Im Interview: Janusz Reiter ist ein polnischer Diplomat, Germanist und Publizist. Von 1990 bis 1995 war er polnischer Botschafter in Deutschland, bis 2007 in den USA.

DW-WORLD.DE: Wie war die Reaktion Polens, als die Mauer in Berlin gefallen ist?

Janusz Reiter, Botschafter Polens in Deutschland von 1990 bis 1995 (Foto: Bronska)
Janusz Reiter, ehemaliger Botschafter Polens in DeutschlandBild: DW

Janusz Reiter: Das war eine sehr spontane, sehr emotionale Solidarität mit der DDR, mit den Ostdeutschen. Polen war vielleicht das einzige Land in Europa, in dem die deutsche Frage ernsthaft diskutiert wurde. Und die Schlussfolgerung war, dass wir eigentlich keine Angst vor der deutschen Vereinigung haben sollten, denn die deutsche Vereinigung würde den Weg zu einer Vereinigung Europas öffnen.
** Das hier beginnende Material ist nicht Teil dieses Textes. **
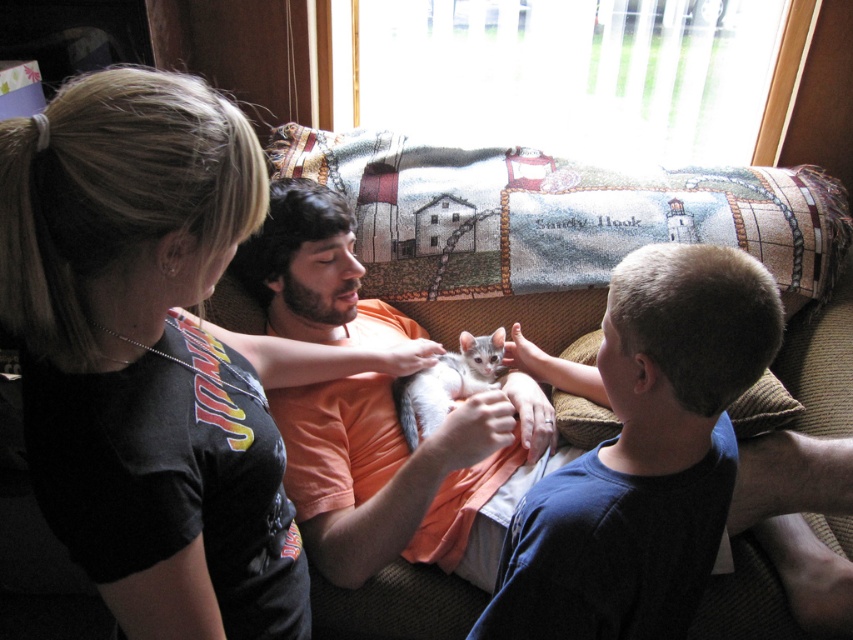 Question: Considering the real-world distances, which object is farthest from the orange cotton shirt at center?

Choices:
 (A) textured fabric couch at center
 (B) smooth blue shirt at center
 (C) gray fur cat at center

Answer: (B)

Question: Can you confirm if orange cotton shirt at center is positioned to the right of gray fur cat at center?

Choices:
 (A) no
 (B) yes

Answer: (A)

Question: Which of the following is the farthest from the observer?

Choices:
 (A) (492, 353)
 (B) (387, 515)

Answer: (A)

Question: Which of these objects is positioned closest to the textured fabric couch at center?

Choices:
 (A) smooth blue shirt at center
 (B) gray fur cat at center
 (C) orange cotton shirt at center

Answer: (C)

Question: In this image, where is smooth blue shirt at center located relative to gray fur cat at center?

Choices:
 (A) below
 (B) above

Answer: (A)

Question: Does orange cotton shirt at center appear under gray fur cat at center?

Choices:
 (A) no
 (B) yes

Answer: (A) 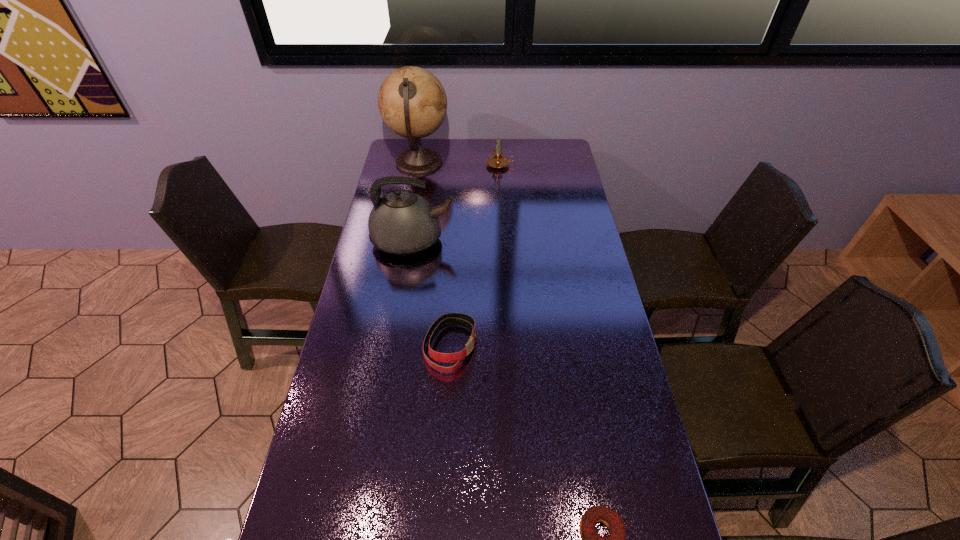 The width and height of the screenshot is (960, 540). I want to click on the tallest object, so click(x=412, y=102).

I want to click on the fourth shortest object, so click(x=403, y=223).

The width and height of the screenshot is (960, 540). What are the coordinates of `kettle` in the screenshot? It's located at (403, 223).

Where is `the third tallest object`? the third tallest object is located at coordinates (497, 161).

Find the location of a particular element. The width and height of the screenshot is (960, 540). candle is located at coordinates (497, 161).

Where is `dog collar`? dog collar is located at coordinates (464, 320).

Find the location of `the second shortest object`. the second shortest object is located at coordinates (464, 320).

The image size is (960, 540). Find the location of `blank area located 0.240m on the front-facing side of the globe`. blank area located 0.240m on the front-facing side of the globe is located at coordinates (503, 163).

Where is `vacant point located at the spout of the fourth shortest object`? Image resolution: width=960 pixels, height=540 pixels. vacant point located at the spout of the fourth shortest object is located at coordinates (512, 240).

Identify the location of free space located 0.130m on the left of the second object from right to left. The image size is (960, 540). (457, 165). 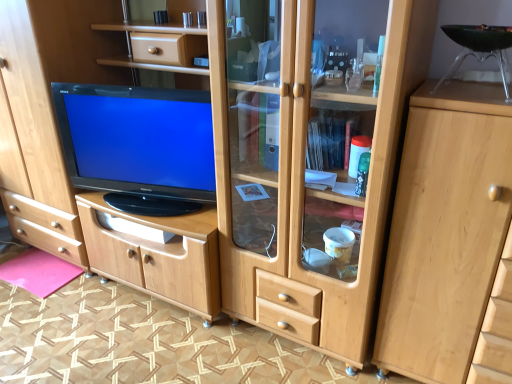 Question: From a real-world perspective, is pink felt mat at lower left above or below light wood cabinet at right?

Choices:
 (A) above
 (B) below

Answer: (B)

Question: Looking at their shapes, would you say pink felt mat at lower left is wider or thinner than light wood cabinet at right?

Choices:
 (A) thin
 (B) wide

Answer: (A)

Question: Estimate the real-world distances between objects in this image. Which object is farther from the light wood cabinet at right?

Choices:
 (A) pink felt mat at lower left
 (B) black glossy television at center

Answer: (A)

Question: Estimate the real-world distances between objects in this image. Which object is closer to the light wood cabinet at right?

Choices:
 (A) pink felt mat at lower left
 (B) black glossy television at center

Answer: (B) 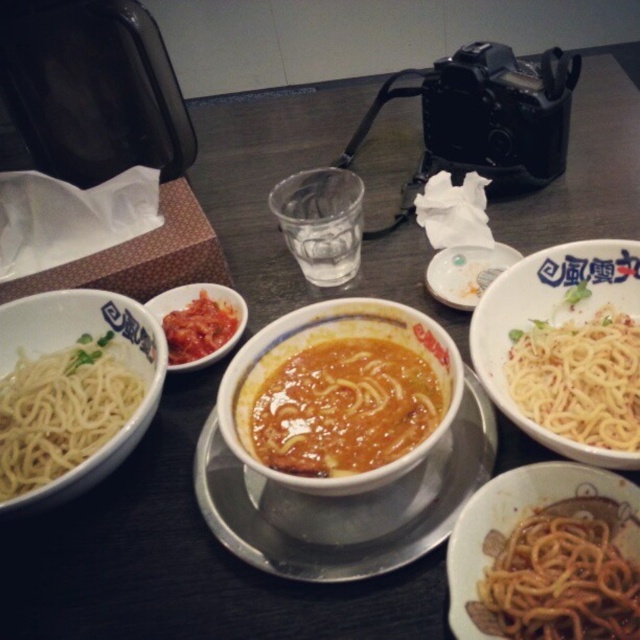 Based on the photo, you are setting up a photo shoot for a food blog and need to place two bowls on the table. The white glossy bowl at center and the matte ceramic bowl at center are both candidates. Based on their appearance, which bowl do you think has a larger diameter?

In der Bevölkerung gab es eine vorher nie gekannte Begeisterung und die Unterstützung für die DDR-Bürger, weil vielleicht zum ersten Mal in dieser Form die Freiheitsbestrebungen der Polen und der Deutschen nicht nur inhaltlich in einem Zusammenhang standen, sondern auch ähnliche Formen annahmen. Die Demonstrationen in den DDR-Städten erinnerten viele an ähnliche Demonstrationen, die in Polen stattgefunden hatten. Plötzlich schauten die Menschen auf die DDR und sagten: "Das sind Menschen wie wir."

Was für Auswirkungen hatte der Mauerfall auf Polen?

Die deutsche Teilung war der Kern der Nachkriegsordnung in Europa und in dem Augenblick, in dem die deutsche Teilung zu Ende ging, stellte sich die Frage nach der Zukunft Europas. In Polen stellte sich insbesondere die Frage nach der Zukunft des Verhältnisses zu Deutschland und das bedeutet auch nach der polnisch-deutschen Grenze und nach der künftigen Stellung Deutschlands in Europa und Polens in Europa.

Nun ist es 20 Jahre her, dass die Mauer gefallen ist. Wie sieht Polen das wiedervereinigte Deutschland heute?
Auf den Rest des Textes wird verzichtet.